Periodic Mesoporous Organosilica-Based Nanocomposite Hydrogels as Three-Dimensional Scaffolds

摘要

Hydrogels, which are three-dimensional (3D) polymeric networks, are widely used not only as separation membranes, but also as biosensors, tissue engineering scaffolds, and drug delivery vehicles, or for stem cell cultures, owing to their stimuli responsive, hydrophilic, and biocompatible properties. However, their mechanically fragile nature limits their specific uses, especially in hard-tissue-engineering applications. The generation of nanocomposite (NC) hydrogels alters this situation. NC hydrogels are organic-inorganic nanocomposites that are produced by chemical or physical cross-linking of organic polymers in water by nanometer-scale objects, such as clays, silica nanoparticles, magnetic nano-particles, or carbon nanotubes. Owing to the reinforcement of the polymer matrix with nanoparticles, NC hydrogels show extraordinary mechanical strength and swelling/deswelling properties. Additionally, current traditional tissue engineering scaffold approaches based on the control of cell behaviors and artificial tissue formation by suitable surface functional-ization that closely mimics the natural extracellular matrix (ECM).
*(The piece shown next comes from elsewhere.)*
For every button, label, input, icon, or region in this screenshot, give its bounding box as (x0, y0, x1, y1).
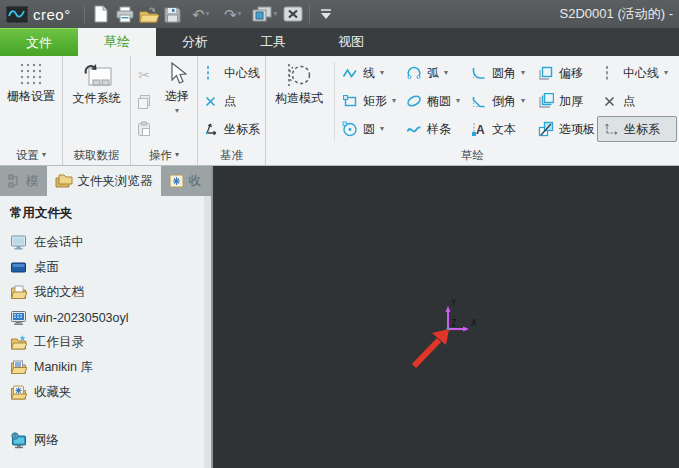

Therefore NC hydrogels are excellent candidates for 3D scaffolds for use in tissue engineering. Some research groups have reported the use of NC hydrogels in pharmaceutical and medical fields, such as wound dressing, cell cultivation, and bone remediation. For example, recently Yang et al. described a new NC hydrogel from polyethylene glycol diacrylate and hydroxy mesoporous silica nanoparticles (MSNs-OH), which showed enhanced mechanical properties and promoted cellular affinity at the hydrogel surface. However, these studies are limited with respect to the inorganic material used in the NC hydrogel composition and the investigation of the obtained NC hydrogels for biochemical applications, because most of these studies represent the 2D cell growth on NC hydrogel surface and very few studies describe 3D cell encapsulation or cell growth in NC hydrogel scaffold.